Tuesday, May 19, 2020

Jailed Colombo mobster Tommy Shots might get released due to the coronavirus

A federal judge said Monday that he would decide shortly whether to release Thomas Gioeli, one-time head of the Colombo organized-crime family, from federal prison to home confinement because of the convicted mobster’s fear of contracting the coronavirus.
Gioeli, 67, of Farmingdale, who was known as “Tommy Shots,” is serving 18 years for his role in the murderous infighting for control within the family in the 1990s.
He was convicted in 2012 by a federal jury in Brooklyn of a conspiracy involving three murder plots, two of which involved the deaths of mob associates during the so-called “Colombo Wars," between factions of the family headed by Carmine Persico and Victor Orena.
Gioeli had won a $250,000 judgment from the government after slipping on a puddle of water from a leaky shower sink in 2013, and fracturing his right knee.
The incident came up Monday because his attorney, Jennifer Louis-Jeune had argued during a hearing in federal court in Brooklyn, that Gioeli should be released to home confinement because of extremely poor health that could lead to his death if contracted the virus.
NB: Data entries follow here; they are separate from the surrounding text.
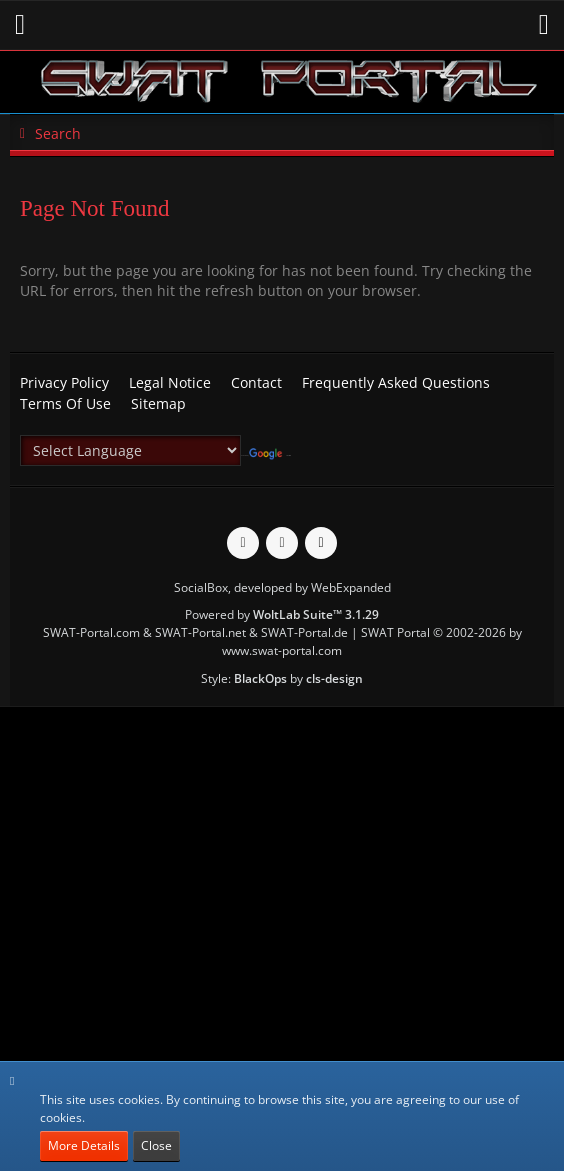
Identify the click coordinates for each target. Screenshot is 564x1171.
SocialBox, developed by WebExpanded (282, 587)
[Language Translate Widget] (130, 450)
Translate (270, 455)
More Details (84, 1145)
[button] (20, 25)
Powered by (282, 614)
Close (156, 1145)
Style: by (282, 678)
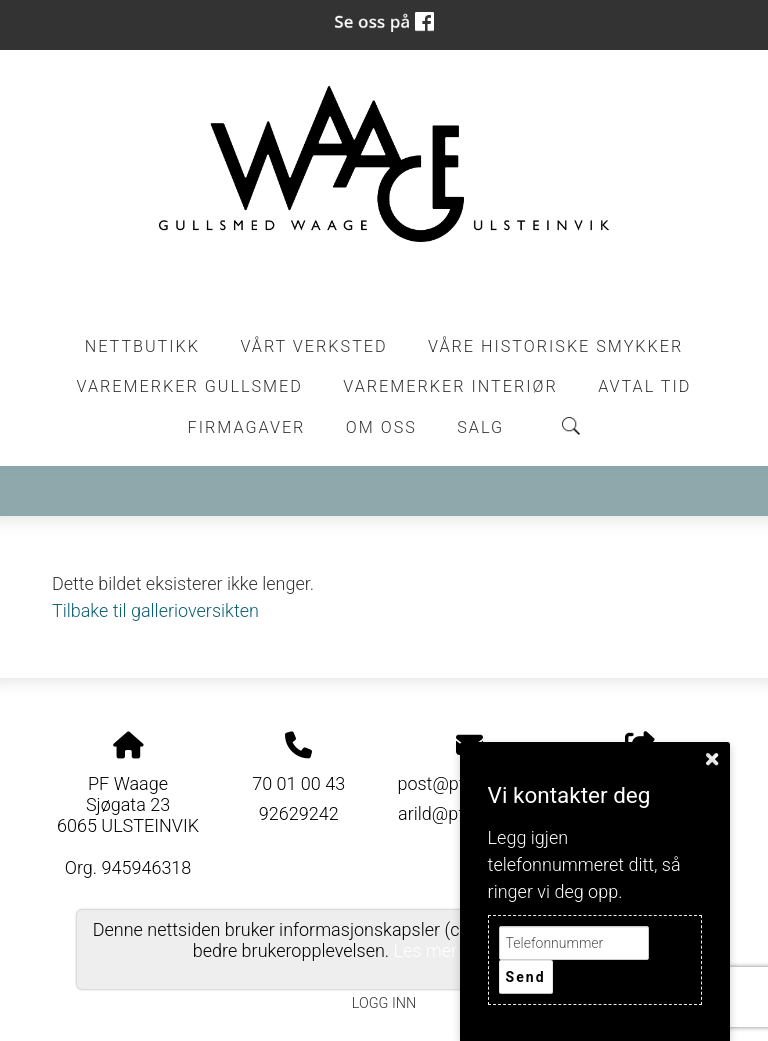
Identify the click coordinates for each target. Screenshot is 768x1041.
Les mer (426, 950)
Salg (480, 427)
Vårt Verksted (313, 346)
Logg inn (384, 1003)
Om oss (381, 427)
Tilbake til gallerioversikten (155, 610)
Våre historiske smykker (555, 346)
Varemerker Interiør (450, 386)
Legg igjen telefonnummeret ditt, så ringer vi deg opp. (584, 864)
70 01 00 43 (298, 783)
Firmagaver (247, 427)
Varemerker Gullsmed (190, 386)
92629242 (299, 813)
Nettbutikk (142, 346)
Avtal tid (644, 386)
The defense attorney citied a lengthy list of Gioeli’s medical problems including diabetes, a stroke, prostate cancer, numerous arterial problems, and that he is now facing a gall bladder operation
Before saying he would reserve decision, U.S. District Judge Brian Cogan asked about the fracturing of the knee, which, Gioeli had said in a deposition, he had done while playing Ping-Pong.
In the deposition, according to court records, Gioeli testified that while he was playing Ping-Pong, “ the ball went off the table and I missed the shot….I went to retrieve the ball. I stepped in the puddle and I slipped.”
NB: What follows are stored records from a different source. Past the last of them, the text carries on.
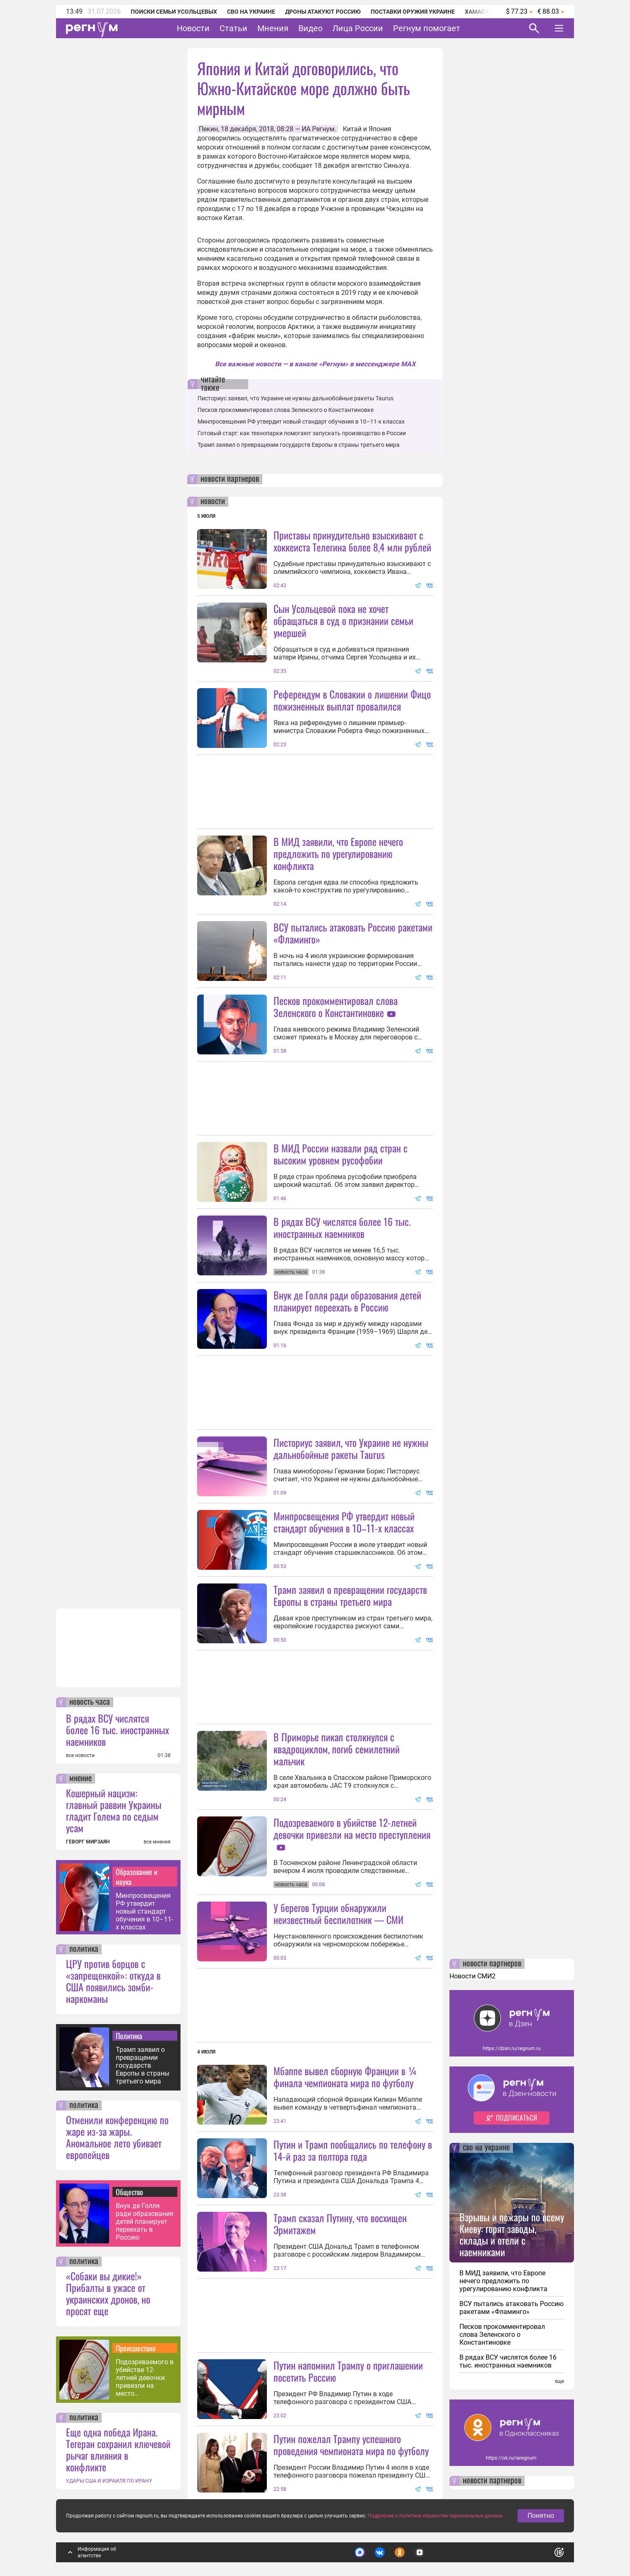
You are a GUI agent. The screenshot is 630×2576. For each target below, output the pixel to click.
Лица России (357, 28)
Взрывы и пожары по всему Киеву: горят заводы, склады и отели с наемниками (511, 2234)
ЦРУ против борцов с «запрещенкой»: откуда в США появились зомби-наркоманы (113, 1981)
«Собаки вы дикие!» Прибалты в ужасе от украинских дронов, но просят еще (108, 2293)
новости (212, 502)
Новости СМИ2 (472, 1976)
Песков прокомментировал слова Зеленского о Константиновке (286, 410)
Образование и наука (136, 1877)
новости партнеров (229, 479)
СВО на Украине (251, 11)
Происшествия (136, 2348)
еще (559, 2381)
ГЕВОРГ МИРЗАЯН (88, 1842)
Louis-Jeune, said Gioeli had initially tested positive for the coronavirus at the federal prison in Danbury, Conn. and was transferred to a section with detainees who had the virus. He remained there though later tests showed the first result was a false-positive and another test showed he had an immune response, indicating he had been exposed to the virus, she said.
Now, Louis-Jeune said her client is in a cell by himself, but shares a common bathroom with others on the unit, and still is in danger of getting the virus, perhaps fatally because of his poor health.
Louis-Jeune said her client was not a danger to the community, and referring to his history, added that Gioeli is “a weakened fraction of that man.”
But Eastern District Assistant United States Attorney Elizabeth Geddes said that the government strongly opposes Gioeli’s release.
Geddes said Gioeli had no problems in the past orchestrating violent crimes despite a history of medical problems even before he was imprisoned.
The prosecutor said that Gioeli has not yet exhausted the administrative procedures for release within the federal Bureau of Prisons, that the prison system has the capability of handling his medical programs, that there is no proof that he has been rehabilitated, and the “seriousness of his crimes cannot be overstated.”